C’est « une question un peu inédite », a convenu le président du tribunal administratif. Si lui et ses deux assesseures suivaient le raisonnement de l’université d’Angers, alors le résultat des élections serait validé : la seule voix litigieuse n’aurait pas pu renverser le résultat des élections. Mais le président n’a pas non plus fait mystère de ses « questions intérieures » sur le cas particulier de ces « professeurs qui enchaînent les CDD »

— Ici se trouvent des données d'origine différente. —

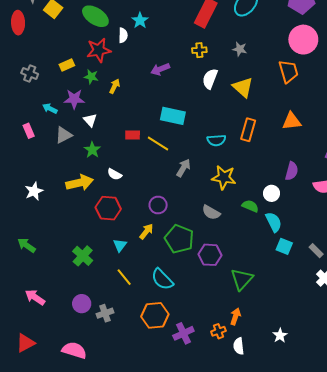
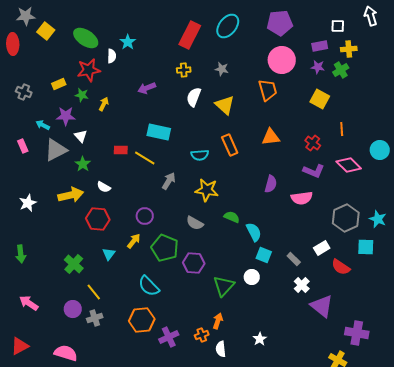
orange rectangle: (248, 130) -> (230, 145), turned -40
gray triangle: (64, 135) -> (56, 150), size x1.4
white circle: (272, 193) -> (252, 277), moved
green arrow: (27, 245) -> (21, 254), turned -132
yellow line: (124, 277) -> (94, 292), moved

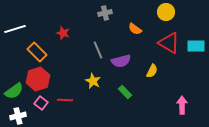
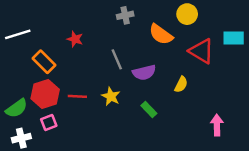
yellow circle: (166, 12) -> (187, 14), moved
orange semicircle: (135, 29) -> (161, 34), size x1.5
cyan rectangle: (196, 46) -> (234, 38), moved
red line: (65, 100) -> (77, 96), moved
pink square: (41, 103) -> (49, 123), turned 32

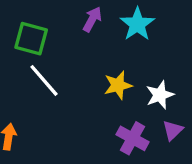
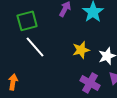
green square: (31, 39) -> (27, 21), turned -30

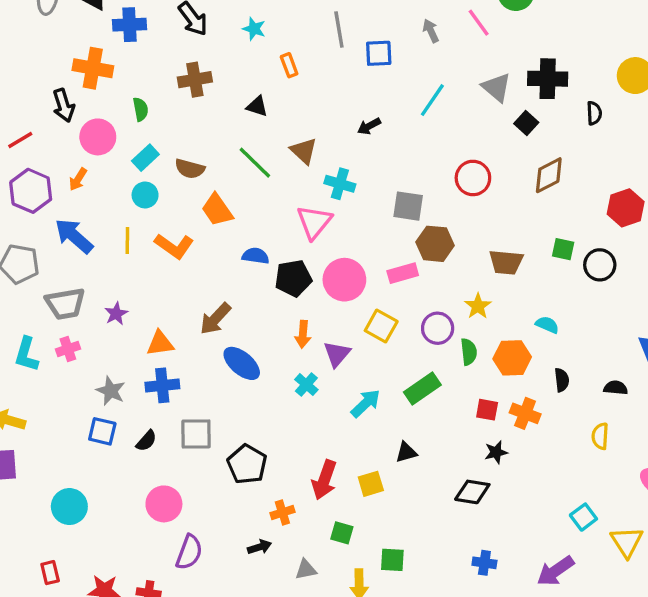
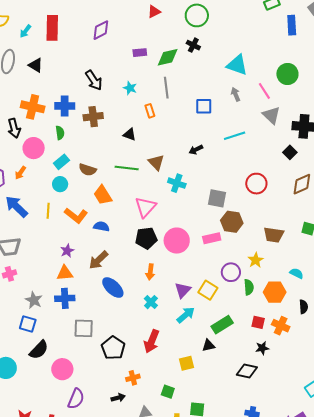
blue cross: (129, 25) -> (65, 106), moved
gray line: (339, 30) -> (166, 88), moved
gray triangle: (496, 87) -> (271, 115), moved
cyan line: (432, 100) -> (235, 136), turned 35
green line: (255, 163) -> (127, 168), turned -40
pink triangle: (314, 222) -> (145, 207), moved
blue semicircle: (256, 256) -> (101, 226), moved
purple star: (116, 314) -> (67, 251), moved
yellow square: (381, 326) -> (208, 290), moved
purple triangle: (337, 354) -> (183, 290), moved
green rectangle: (422, 388) -> (222, 325), moved
black semicircle: (146, 441) -> (39, 350), moved, size x1.5
red arrow: (324, 480) -> (152, 341), moved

Concernant les autres collèges appelés à voter aux élections de l’université d’Angers, la rapporteure publique a cette fois-ci préconisé de rejeter le recours déposé par Clément Chauvet et ses colistiers. Le professeur de droit public estime pourtant que les règles de la « propagande » électorale ont été enfreintes par la liste gagnante ; il en veut pour preuve la « communication précoce illicite » de Françoise Grolleau et ses « diffusions massives et répétées » de courriels avec l’utilisation « probable » des fichiers de l’université.

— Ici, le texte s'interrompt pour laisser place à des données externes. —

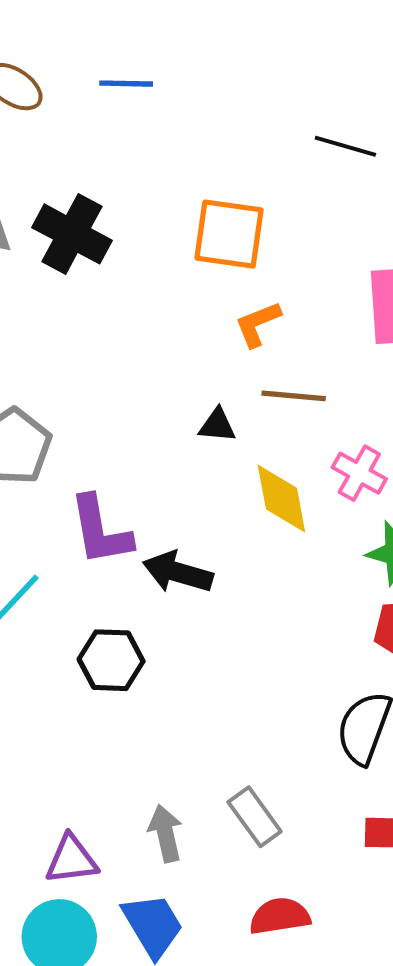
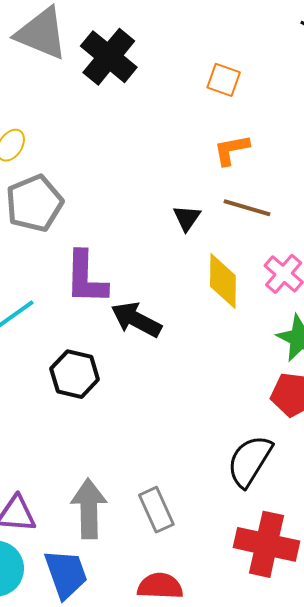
orange square: (229, 234) -> (224, 80), size x0.6
black triangle: (217, 425) -> (187, 218), turned 48
gray arrow: (165, 833) -> (89, 509), size x1.4

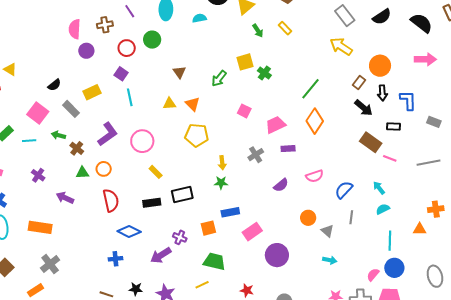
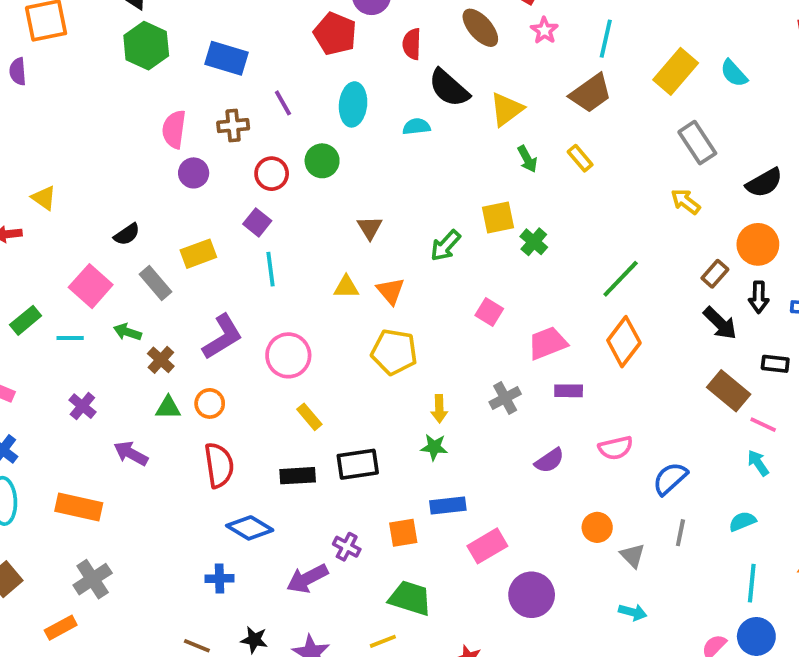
black semicircle: (382, 17) -> (764, 183), moved
yellow arrow: (341, 46) -> (686, 202), size x0.7
cyan arrow: (379, 188) -> (758, 463), moved

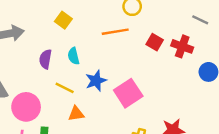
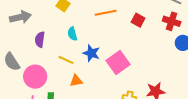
red cross: (182, 46) -> (172, 21), moved
purple semicircle: (45, 59) -> (40, 40), moved
blue star: (96, 81) -> (91, 53), turned -30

« ETEINDRE LE FEU DE LA SAISON 1 »

« Ce qui pose problème, c’est l’égalité des chances entre les listes candidates : ce principe imposerait qu’il n’y ait pas de prime au sortant », a explicité Clément Chauvet à la barre du tribunal administratif de Nantes, ce jeudi 18 avril 2024. « On se demande comment Mme Grolleau a pu récolter toutes ces adresses courriel et confectionner cette liste d’envoi, chose que les autres listes n’ont pas été en mesure de faire. »

Il a aussi souligné que la « modération » des échanges dans le cadre de la campagne avait été confiée au directeur général des services (DGS) de l’université d’Angers, alors que « son sort personnel est lié au président », ce qui laisserait planer un doute sur son impartialité. Il a enfin appelé à faire preuve de « souplesse » et de « tolérance » dans ces scrutins « où il y a fort peu d’électeurs » puisque « chaque voix a beaucoup plus de poids ». « 

« Si vous rejetez les recours, rien ne se passera et l’université continuera de fonctionner », a donc résumé au final le professeur de droit public. « Si vous annuliez tous les scrutins, alors les différents conseils seraient tous dissous, un administrateur provisoire nommé et de nouvelles élections organisées. Mais les conséquences ne seront pas les mêmes si vous n’annulez que un ou plusieurs collèges : depuis les élections, des délibérations ont été prises par le conseil d’administration, et des recours vont être déposés en raison de sa composition irrégulière. »

« Le contentieux ne sera pas terminé », a redit en d’autres termes Clément Chauvet. « C’est le premier épisode d’un feuilleton, en attendant la suite », a donc « cru comprendre » l’avocat de l’université d’Angers. « Mais il est normal que l’administration universitaire ait commencé à travailler. » Le tribunal administratif de Nantes, qui a mis son jugement en délibéré, rendra sa décision prochainement pour « éteindre le feu de la saison 1 et en espérant qu’il n’y ait pas de saison 2 », a plaisanté le président./GF

MAJ 19/04 19H

Communication de l’Université d’Angers

Plusieurs recours avaient été déposés par des membres de la liste « Notre Université » portée par Christophe Daniel suite aux élections du mois de janvier ayant conduit à l’élection de Françoise Grolleau à la tête de l’UA. Vendredi 19 avril, le tribunal administratif (TA) de Nantes a rejeté tous les recours déposés par les requérants, à l’exception de celui concernant le collège A du Conseil d’administration. Conséquence : l’UA doit procéder à l’organisation de nouvelles élections pour ce collège qui ne concerne que les professeurs et personnels assimilés. Dans l’attente de ce nouveau scrutin, sur recommandation du ministère, le Conseil d’administration ne pourra plus se réunir avant juillet.